BEGIN Listed entries

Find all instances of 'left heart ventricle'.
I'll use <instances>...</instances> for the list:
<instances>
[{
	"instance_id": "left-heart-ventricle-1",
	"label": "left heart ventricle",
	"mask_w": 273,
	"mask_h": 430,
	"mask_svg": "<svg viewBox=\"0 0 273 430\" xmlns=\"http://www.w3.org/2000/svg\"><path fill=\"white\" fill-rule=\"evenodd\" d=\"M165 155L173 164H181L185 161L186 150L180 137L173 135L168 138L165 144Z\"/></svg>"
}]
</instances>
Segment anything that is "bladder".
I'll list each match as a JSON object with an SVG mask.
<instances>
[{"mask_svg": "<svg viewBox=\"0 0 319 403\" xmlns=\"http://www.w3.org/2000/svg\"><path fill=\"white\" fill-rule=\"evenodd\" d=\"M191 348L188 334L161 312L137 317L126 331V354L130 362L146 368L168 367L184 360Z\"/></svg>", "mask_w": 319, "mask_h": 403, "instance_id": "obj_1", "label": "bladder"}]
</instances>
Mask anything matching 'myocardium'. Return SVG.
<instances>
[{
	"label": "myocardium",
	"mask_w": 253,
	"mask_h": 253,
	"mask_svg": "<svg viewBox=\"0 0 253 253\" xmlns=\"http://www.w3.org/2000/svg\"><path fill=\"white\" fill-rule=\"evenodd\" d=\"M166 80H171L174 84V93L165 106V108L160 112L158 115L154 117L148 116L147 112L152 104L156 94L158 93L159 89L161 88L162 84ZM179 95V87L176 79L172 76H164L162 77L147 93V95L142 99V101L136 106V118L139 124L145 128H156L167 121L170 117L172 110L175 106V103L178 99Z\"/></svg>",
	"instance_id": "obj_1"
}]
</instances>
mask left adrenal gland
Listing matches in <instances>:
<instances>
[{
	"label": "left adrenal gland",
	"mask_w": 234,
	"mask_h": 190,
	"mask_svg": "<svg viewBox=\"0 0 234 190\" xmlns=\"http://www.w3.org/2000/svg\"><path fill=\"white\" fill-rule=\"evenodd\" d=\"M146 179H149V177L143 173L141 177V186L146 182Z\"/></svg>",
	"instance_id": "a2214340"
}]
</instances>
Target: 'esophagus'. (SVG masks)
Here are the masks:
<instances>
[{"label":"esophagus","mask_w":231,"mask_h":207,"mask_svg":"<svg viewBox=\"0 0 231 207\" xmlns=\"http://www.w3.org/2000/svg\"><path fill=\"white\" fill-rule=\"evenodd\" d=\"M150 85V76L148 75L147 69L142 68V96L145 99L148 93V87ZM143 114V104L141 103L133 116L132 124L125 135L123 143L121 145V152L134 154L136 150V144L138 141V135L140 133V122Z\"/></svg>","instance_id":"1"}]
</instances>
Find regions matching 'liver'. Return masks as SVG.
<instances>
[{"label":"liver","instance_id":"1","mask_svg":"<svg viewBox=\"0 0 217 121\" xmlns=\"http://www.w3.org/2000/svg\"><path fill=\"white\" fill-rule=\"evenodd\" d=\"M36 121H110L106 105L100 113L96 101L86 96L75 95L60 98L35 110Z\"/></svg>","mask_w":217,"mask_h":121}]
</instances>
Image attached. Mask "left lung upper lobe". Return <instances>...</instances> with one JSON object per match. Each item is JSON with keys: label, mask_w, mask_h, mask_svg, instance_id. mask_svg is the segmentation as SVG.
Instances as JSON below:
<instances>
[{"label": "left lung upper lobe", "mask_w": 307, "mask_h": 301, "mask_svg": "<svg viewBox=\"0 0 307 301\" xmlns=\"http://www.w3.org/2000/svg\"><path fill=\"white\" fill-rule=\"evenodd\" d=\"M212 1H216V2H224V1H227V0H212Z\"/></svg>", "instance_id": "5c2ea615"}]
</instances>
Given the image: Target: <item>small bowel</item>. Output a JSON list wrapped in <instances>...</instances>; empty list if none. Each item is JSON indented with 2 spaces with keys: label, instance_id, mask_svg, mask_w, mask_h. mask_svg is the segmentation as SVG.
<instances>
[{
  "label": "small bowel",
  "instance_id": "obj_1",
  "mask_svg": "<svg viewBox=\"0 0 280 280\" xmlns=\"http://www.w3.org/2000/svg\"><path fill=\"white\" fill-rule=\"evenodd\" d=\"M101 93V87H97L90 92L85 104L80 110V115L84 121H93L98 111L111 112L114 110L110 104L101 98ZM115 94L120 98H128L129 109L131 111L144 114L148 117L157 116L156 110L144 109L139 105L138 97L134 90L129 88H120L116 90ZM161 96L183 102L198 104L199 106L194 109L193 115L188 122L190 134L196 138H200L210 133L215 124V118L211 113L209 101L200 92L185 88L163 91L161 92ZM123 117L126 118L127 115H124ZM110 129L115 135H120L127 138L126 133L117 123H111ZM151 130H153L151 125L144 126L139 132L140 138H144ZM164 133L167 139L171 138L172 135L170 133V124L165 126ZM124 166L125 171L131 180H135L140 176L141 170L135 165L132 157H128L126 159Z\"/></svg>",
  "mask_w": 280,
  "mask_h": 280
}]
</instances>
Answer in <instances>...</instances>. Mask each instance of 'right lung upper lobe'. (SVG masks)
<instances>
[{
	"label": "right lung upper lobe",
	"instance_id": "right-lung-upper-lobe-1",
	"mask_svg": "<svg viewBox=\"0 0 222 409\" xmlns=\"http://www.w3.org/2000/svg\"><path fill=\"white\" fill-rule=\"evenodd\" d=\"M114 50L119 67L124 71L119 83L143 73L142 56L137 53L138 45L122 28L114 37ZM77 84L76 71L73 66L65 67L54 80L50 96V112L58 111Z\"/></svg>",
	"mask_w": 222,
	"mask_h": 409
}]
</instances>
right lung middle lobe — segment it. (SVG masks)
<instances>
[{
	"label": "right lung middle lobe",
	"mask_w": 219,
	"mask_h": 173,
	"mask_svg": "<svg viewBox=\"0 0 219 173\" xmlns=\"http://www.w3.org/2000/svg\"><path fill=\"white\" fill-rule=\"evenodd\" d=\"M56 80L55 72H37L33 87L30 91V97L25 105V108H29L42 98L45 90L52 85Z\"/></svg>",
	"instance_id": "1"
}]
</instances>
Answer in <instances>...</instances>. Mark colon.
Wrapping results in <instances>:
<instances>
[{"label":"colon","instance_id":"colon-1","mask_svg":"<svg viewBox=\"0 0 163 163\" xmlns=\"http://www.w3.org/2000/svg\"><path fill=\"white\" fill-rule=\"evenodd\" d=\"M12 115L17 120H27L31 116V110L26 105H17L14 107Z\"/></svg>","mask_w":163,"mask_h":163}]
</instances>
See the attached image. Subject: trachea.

END Listed entries

Task prompt:
Each record shown above is to be given again exactly.

Exercise response:
Find all instances of 'left heart ventricle'.
I'll use <instances>...</instances> for the list:
<instances>
[{
	"instance_id": "left-heart-ventricle-1",
	"label": "left heart ventricle",
	"mask_w": 273,
	"mask_h": 430,
	"mask_svg": "<svg viewBox=\"0 0 273 430\" xmlns=\"http://www.w3.org/2000/svg\"><path fill=\"white\" fill-rule=\"evenodd\" d=\"M165 155L173 164H181L185 161L186 150L180 137L173 135L168 138L165 144Z\"/></svg>"
}]
</instances>
Segment anything that is "bladder".
I'll list each match as a JSON object with an SVG mask.
<instances>
[{"mask_svg": "<svg viewBox=\"0 0 319 403\" xmlns=\"http://www.w3.org/2000/svg\"><path fill=\"white\" fill-rule=\"evenodd\" d=\"M191 348L188 334L161 312L137 317L126 331V354L130 362L146 368L168 367L184 360Z\"/></svg>", "mask_w": 319, "mask_h": 403, "instance_id": "obj_1", "label": "bladder"}]
</instances>
Mask anything matching 'myocardium'. Return SVG.
<instances>
[{
	"label": "myocardium",
	"mask_w": 253,
	"mask_h": 253,
	"mask_svg": "<svg viewBox=\"0 0 253 253\" xmlns=\"http://www.w3.org/2000/svg\"><path fill=\"white\" fill-rule=\"evenodd\" d=\"M166 80H171L174 84V93L165 106V108L160 112L158 115L154 117L148 116L147 112L152 104L156 94L158 93L159 89L161 88L162 84ZM179 95V87L176 79L172 76H164L162 77L147 93V95L142 99V101L136 106V118L139 124L145 128H156L167 121L170 117L172 110L175 106V103L178 99Z\"/></svg>",
	"instance_id": "obj_1"
}]
</instances>
mask left adrenal gland
Listing matches in <instances>:
<instances>
[{
	"label": "left adrenal gland",
	"mask_w": 234,
	"mask_h": 190,
	"mask_svg": "<svg viewBox=\"0 0 234 190\" xmlns=\"http://www.w3.org/2000/svg\"><path fill=\"white\" fill-rule=\"evenodd\" d=\"M146 179H149V177L143 173L141 177V186L146 182Z\"/></svg>",
	"instance_id": "a2214340"
}]
</instances>
Target: 'esophagus'. (SVG masks)
Here are the masks:
<instances>
[{"label":"esophagus","mask_w":231,"mask_h":207,"mask_svg":"<svg viewBox=\"0 0 231 207\" xmlns=\"http://www.w3.org/2000/svg\"><path fill=\"white\" fill-rule=\"evenodd\" d=\"M150 85V76L148 75L147 69L142 68V96L145 99L148 93V87ZM143 114V104L141 103L133 116L132 124L125 135L123 143L121 145V152L134 154L136 150V144L138 141V135L140 133V122Z\"/></svg>","instance_id":"1"}]
</instances>
Find regions matching 'liver'. Return masks as SVG.
<instances>
[{"label":"liver","instance_id":"1","mask_svg":"<svg viewBox=\"0 0 217 121\" xmlns=\"http://www.w3.org/2000/svg\"><path fill=\"white\" fill-rule=\"evenodd\" d=\"M36 121H110L106 105L100 113L96 101L86 96L75 95L60 98L35 110Z\"/></svg>","mask_w":217,"mask_h":121}]
</instances>
Image attached. Mask "left lung upper lobe". Return <instances>...</instances> with one JSON object per match. Each item is JSON with keys: label, mask_w, mask_h, mask_svg, instance_id. mask_svg is the segmentation as SVG.
Instances as JSON below:
<instances>
[{"label": "left lung upper lobe", "mask_w": 307, "mask_h": 301, "mask_svg": "<svg viewBox=\"0 0 307 301\" xmlns=\"http://www.w3.org/2000/svg\"><path fill=\"white\" fill-rule=\"evenodd\" d=\"M212 1H216V2H224V1H227V0H212Z\"/></svg>", "instance_id": "5c2ea615"}]
</instances>
Given the image: Target: <item>small bowel</item>. Output a JSON list wrapped in <instances>...</instances>; empty list if none. Each item is JSON indented with 2 spaces with keys: label, instance_id, mask_svg, mask_w, mask_h. mask_svg is the segmentation as SVG.
<instances>
[{
  "label": "small bowel",
  "instance_id": "obj_1",
  "mask_svg": "<svg viewBox=\"0 0 280 280\" xmlns=\"http://www.w3.org/2000/svg\"><path fill=\"white\" fill-rule=\"evenodd\" d=\"M101 93V87H97L90 92L85 104L80 110V115L84 121H93L98 111L111 112L114 110L110 104L101 98ZM115 94L120 98H128L129 109L131 111L144 114L148 117L157 116L156 110L144 109L139 105L138 97L134 90L129 88H120L116 90ZM161 96L183 102L198 104L199 106L194 109L193 115L188 122L190 134L196 138H200L210 133L215 124V118L211 113L209 101L200 92L185 88L163 91L161 92ZM123 117L126 118L127 115H124ZM110 129L115 135H120L127 138L126 133L117 123H111ZM151 130H153L151 125L144 126L139 132L140 138H144ZM164 133L167 139L171 138L172 135L170 133V124L165 126ZM124 166L125 171L131 180H135L140 176L141 170L135 165L132 157H128L126 159Z\"/></svg>",
  "mask_w": 280,
  "mask_h": 280
}]
</instances>
Answer in <instances>...</instances>. Mask each instance of 'right lung upper lobe'. (SVG masks)
<instances>
[{
	"label": "right lung upper lobe",
	"instance_id": "right-lung-upper-lobe-1",
	"mask_svg": "<svg viewBox=\"0 0 222 409\" xmlns=\"http://www.w3.org/2000/svg\"><path fill=\"white\" fill-rule=\"evenodd\" d=\"M114 50L119 67L124 71L119 83L143 73L142 56L137 53L138 45L122 28L114 37ZM77 84L76 71L73 66L65 67L54 80L50 96V112L58 111Z\"/></svg>",
	"mask_w": 222,
	"mask_h": 409
}]
</instances>
right lung middle lobe — segment it. (SVG masks)
<instances>
[{
	"label": "right lung middle lobe",
	"mask_w": 219,
	"mask_h": 173,
	"mask_svg": "<svg viewBox=\"0 0 219 173\" xmlns=\"http://www.w3.org/2000/svg\"><path fill=\"white\" fill-rule=\"evenodd\" d=\"M56 80L55 72H37L33 87L30 91V97L25 105V108H29L42 98L45 90L52 85Z\"/></svg>",
	"instance_id": "1"
}]
</instances>
Answer in <instances>...</instances>. Mark colon.
Wrapping results in <instances>:
<instances>
[{"label":"colon","instance_id":"colon-1","mask_svg":"<svg viewBox=\"0 0 163 163\" xmlns=\"http://www.w3.org/2000/svg\"><path fill=\"white\" fill-rule=\"evenodd\" d=\"M12 115L17 120H27L31 116V110L26 105H17L14 107Z\"/></svg>","mask_w":163,"mask_h":163}]
</instances>
See the attached image. Subject: trachea.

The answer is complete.